Monsoon moods

Ayona Bhaduri and Shashwati Garai Ghosh with their Odissi and Anuradha Thakur with her Kathak delighted audiences.

July 08, 2010 06:38 pm | Updated 06:38 pm IST - NEW DELHI:

Pleasing Pair Ayona Bhaduri and Shashwati Garai Ghosh danced their way to the audience's hearts.

Pleasing Pair Ayona Bhaduri and Shashwati Garai Ghosh danced their way to the audience's hearts.

The two-day Monsoon Festival at the IIC featured solo Kathak and an Odissi duet by young dancers who merit more frequent performing platforms. Guru Rajendra Gangani's long time disciple Anuradha Thakur, a highly competent dancer, makes up for her diminutive presence with an inner energy and immaculate rhythmic command with pinpointed freezing on the sam, all of which give her Kathak sparkle. She chose Ashtamangal tala of 11 matras for her nritta delineation, and each segment of a crisp one hour recital from thaat to paran presented jewel-like compositions.

Tiny kavit woven into thaat, uthan, parmelu, tihai, kavits, the chakradar with 39 chakkars, projecting rare cutting edge perfection in rhythm and footwork, and an elongated starting kayda showing stamina, and clarity, with not a hint of a smudged rhythmic syllable anywhere, established the dancer's grasp over the rhythmic idiom straight away.

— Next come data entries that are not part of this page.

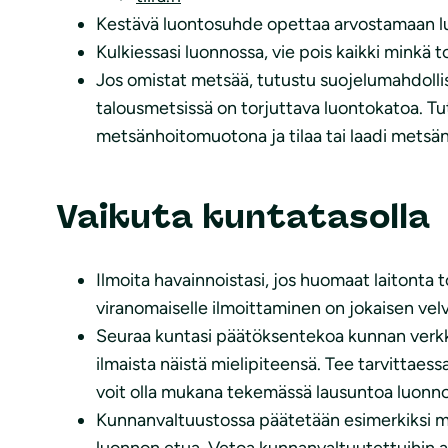
Kestävä luontosuhde opettaa arvostamaan luonto
Kulkiessasi luonnossa, vie pois kaikki minkä
Jos omistat metsää, tutustu suojelumahdoll
talousmetsissä on torjuttava luontokatoa. 
metsänhoitomuotona ja tilaa tai laadi metsä
Vaikuta kuntatasolla
Ilmoita havainnoistasi, jos huomaat laitonta 
viranomaiselle ilmoittaminen on jokaisen velv
Seuraa kuntasi päätöksentekoa kunnan verkkos
ilmaista näistä mielipiteensä. Tee tarvittaes
voit olla mukana tekemässä lausuntoa luonno
Kunnanvaltuustossa päätetään esimerkiksi maa
luonnon etua. Vetoa kunnanvaltuutettuihin al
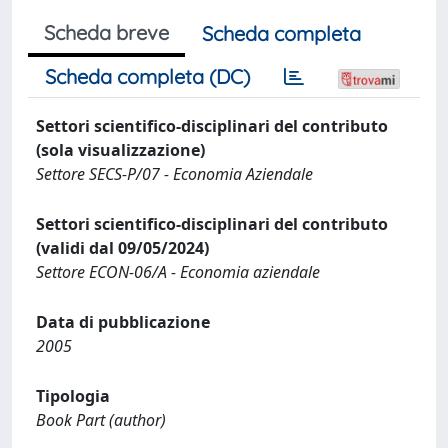
Scheda breve
Scheda completa
Scheda completa (DC)
Settori scientifico-disciplinari del contributo
(sola visualizzazione)
Settore SECS-P/07 - Economia Aziendale
Settori scientifico-disciplinari del contributo
(validi dal 09/05/2024)
Settore ECON-06/A - Economia aziendale
Data di pubblicazione
2005
Tipologia
Book Part (author)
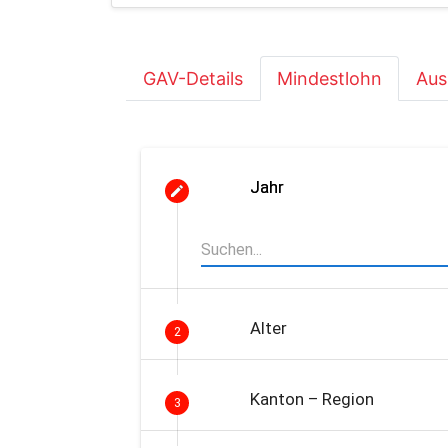
GAV-Details
Mindestlohn
Aus
Jahr
Alter
2
Kanton – Region
3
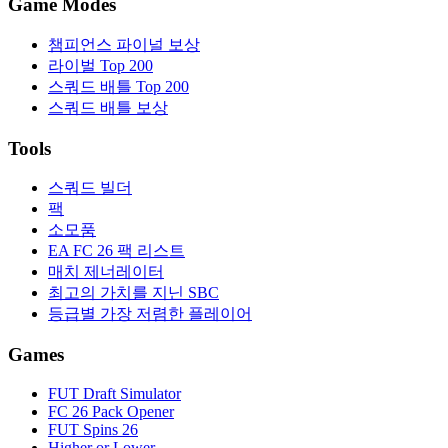
Game Modes
챔피언스 파이널 보상
라이벌 Top 200
스쿼드 배틀 Top 200
스쿼드 배틀 보상
Tools
스쿼드 빌더
팩
소모품
EA FC 26 팩 리스트
매치 제너레이터
최고의 가치를 지닌 SBC
등급별 가장 저렴한 플레이어
Games
FUT Draft Simulator
FC 26 Pack Opener
FUT Spins 26
Higher or Lower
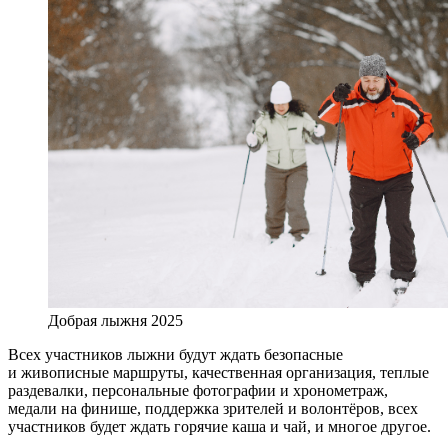
Добрая лыжня 2025
Всех участников лыжни будут ждать безопасные
и живописные маршруты, качественная организация, теплые
раздевалки, персональные фотографии и хронометраж,
медали на финише, поддержка зрителей и волонтёров, всех
участников будет ждать горячие каша и чай, и многое другое.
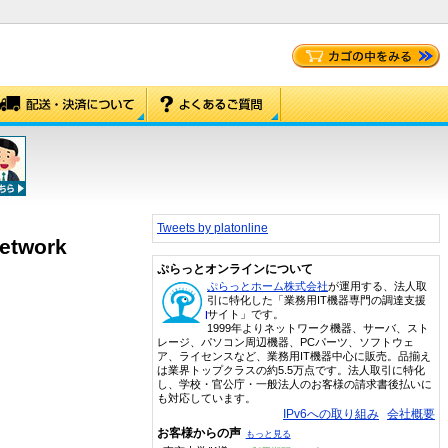
Tweets by platonline
Network
ぷらっとオンラインについて
ぷらっとホーム株式会社
が運用する、法人取
引に特化した「業務用IT機器専門の調達支援
サイト」です。
1999年よりネットワーク機器、サーバ、スト
レージ、パソコン周辺機器、PCパーツ、ソフトウェ
ア、ライセンスなど、業務用IT機器中心に販売。品揃え
は業界トップクラスの約5.5万点です。法人取引に特化
し、学校・官公庁・一般法人のお客様の請求書後払いに
も対応しています。
IPv6への取り組み
会社概要
お客様からの声
もっと見る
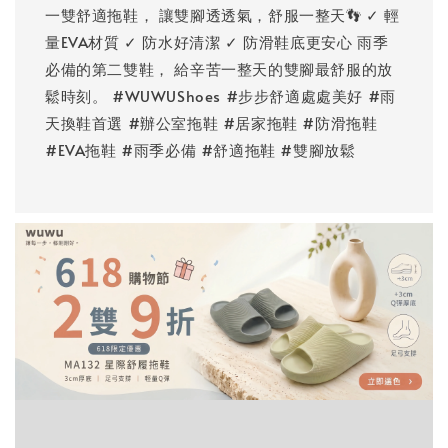
一雙舒適拖鞋， 讓雙腳透透氣，舒服一整天👣 ✓ 輕
量EVA材質 ✓ 防水好清潔 ✓ 防滑鞋底更安心 雨季
必備的第二雙鞋， 給辛苦一整天的雙腳最舒服的放
鬆時刻。 #WUWUShoes #步步舒適處處美好 #雨
天換鞋首選 #辦公室拖鞋 #居家拖鞋 #防滑拖鞋
#EVA拖鞋 #雨季必備 #舒適拖鞋 #雙腳放鬆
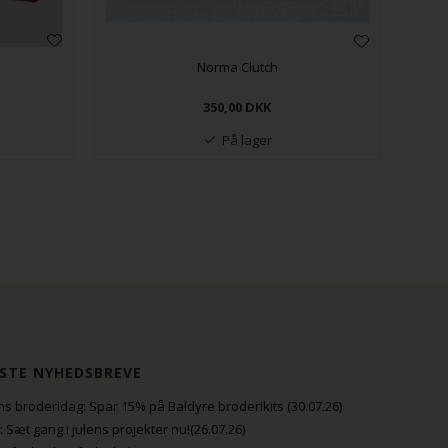
Norma Clutch
350,00
DKK
På lager
STE NYHEDSBREVE
s broderidag: Spar 15% på Baldyre broderikits (30.07.26)
uli: Sæt gang i julens projekter nu!(26.07.26)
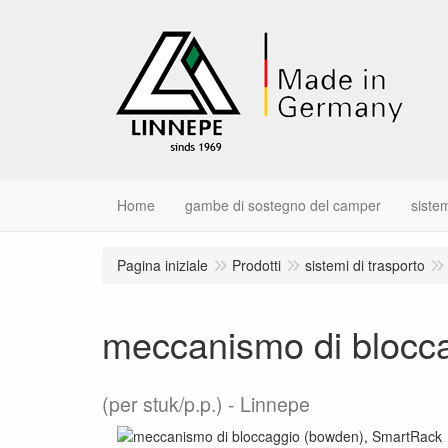
Home
gambe di sostegno del camper
sistem
Pagina iniziale
Prodotti
sistemi di trasporto
meccanismo di blocc
(per stuk/p.p.)
Linnepe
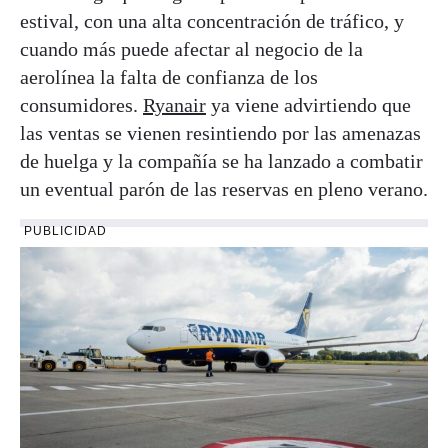
estival, con una alta concentración de tráfico, y
cuando más puede afectar al negocio de la
aerolínea la falta de confianza de los
consumidores.
Ryanair
ya viene advirtiendo que
las ventas se vienen resintiendo por las amenazas
de huelga y la compañía se ha lanzado a combatir
un eventual parón de las reservas en pleno verano.
PUBLICIDAD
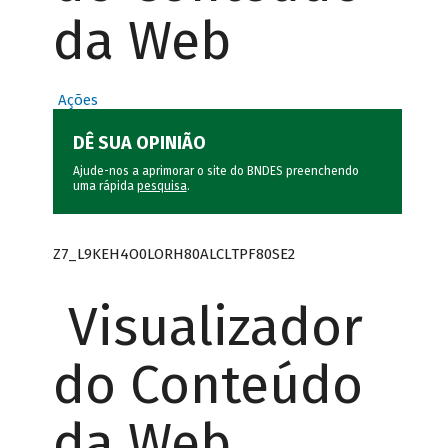
da Web
Ações
DÊ SUA OPINIÃO
Ajude-nos a aprimorar o site do BNDES preenchendo
uma rápida
pesquisa
.
Z7_L9KEH4O0LORH80ALCLTPF80SE2
Visualizador
do Conteúdo
da Web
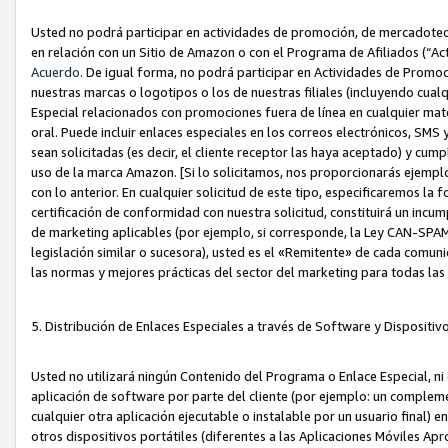
Usted no podrá participar en actividades de promoción, de mercadotecnia
en relación con un Sitio de Amazon o con el Programa de Afiliados (“A
Acuerdo
. De igual forma, no podrá participar en Actividades de Promoc
nuestras marcas o logotipos o los de nuestras filiales (incluyendo cua
Especial relacionados con promociones fuera de línea en cualquier mater
oral. Puede incluir enlaces especiales en los correos electrónicos, SMS
sean solicitadas (es decir, el cliente receptor las haya aceptado) y cu
uso de la marca Amazon. [Si lo solicitamos, nos proporcionarás ejemplo
con lo anterior. En cualquier solicitud de este tipo, especificaremos la 
certificación de conformidad con nuestra solicitud, constituirá un incump
de marketing aplicables (por ejemplo, si corresponde, la Ley CAN-SPA
legislación similar o sucesora), usted es el «Remitente» de cada comuni
las normas y mejores prácticas del sector del marketing para todas la
5. Distribución de Enlaces Especiales a través de Software y Dispositi
Usted no utilizará ningún Contenido del Programa o Enlace Especial, ni 
aplicación de software por parte del cliente (por ejemplo: un complem
cualquier otra aplicación ejecutable o instalable por un usuario final) 
otros dispositivos portátiles (diferentes a las Aplicaciones Móviles Ap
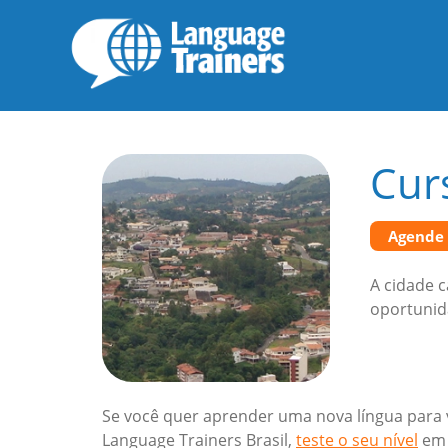
Cur
Agende
A cidade 
oportunid
Se você quer aprender uma nova língua para v
Language Trainers Brasil,
teste o seu nível
em 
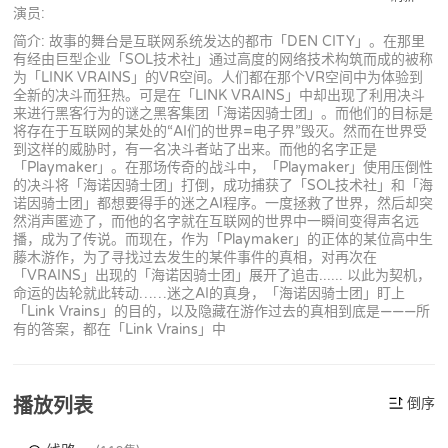
演员:
简介: 故事的舞台是互联网系统发达的都市「DEN CITY」。在那里
有经由巨型企业「SOL技术社」通过高度的网络技术构筑而成的被称
为「LINK VRAINS」的VR空间。人们都在那个VR空间中为体验到
全新的决斗而狂热。可是在「LINK VRAINS」中却出现了利用决斗
来进行黑客行为的谜之黑客集团「海诺因骑士团」。而他们的目标是
将存在于互联网的某处的“AI们的世界=电子界”毁灭。然而在世界受
到这样的威胁时，有一名决斗者站了出来。而他的名字正是
「Playmaker」。在那场传奇的战斗中，「Playmaker」使用压倒性
的决斗将「海诺因骑士团」打倒，成功捕获了「SOL技术社」和「海
诺因骑士团」都想要得手的迷之AI程序。一度拯救了世界，然后却突
然消声匿迹了，而他的名字就在互联网的世界中一瞬间变得声名远
播，成为了传说。而现在，作为「Playmaker」的正体的某位高中生
藤木游作，为了寻找过去发生的某件事件的真相，对再次在
「VRAINS」出现的「海诺因骑士团」展开了追击...... 以此为契机，
命运的齿轮就此转动……迷之AI的真身，「海诺因骑士团」盯上
「Link Vrains」的目的，以及隐藏在游作过去的真相到底是———所
有的答案，都在「Link Vrains」中
播放列表
倒序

Through the Radha/Krishna viraha, the dancer aimed to catch the eternal human yearning for a higher consciousness. The start with gat nikas and mayur gat ushering in the rains was evocative. As the thumri singing began “Shyama bina mohe suna lage”, there were some delicate moments of metaphor — of the raindrops like the nayika's teardrops and the rumblings of thunder echoing the tremors in her heart lamenting the missing Shyam. But every musical statement interspersed with tiny kavits did not allow for greater intensity in the build up of mood, which got severed once too often with unrelated nritta and kavit reliefs. In the drut section set to Teen tala, Anuradha was again in her element with fine ginti tihais, and compositions with meend and gamak in bols well captured in the dance. With Yogesh Gangani for tabla support, the pure dance part of the recital was very effective. Singer Vijay Parihar was adequate.

Winsome twosome

Ayona Bhaduri, a graduate from Nrityagram Bangalore, and Shashwati Garai Ghosh, groomed initially under Sutapa Talukdar and Rabindra Bharati University in Kolkata, are both now under the guidance of dancer/choreographer Sharmila Biswas. A striking pair, the two complement each other in more ways than one, and in a duet choreographed and designed by Sharmila, the pair sparkled. What struck the viewer at once was the aesthetically turned out dancers groomed to scrupulously clean Odissi anga suddha, the supreme grace of head, torso and lower limbs moving in opposing directions projecting a fluid three-bend line — never jerky. Excellent understanding of stage space and choreography where varying hand movements complementing through similarity and contrast created aesthetic lines and designs in space along with the body silhouettes — making every moment look uniquely different from the usual.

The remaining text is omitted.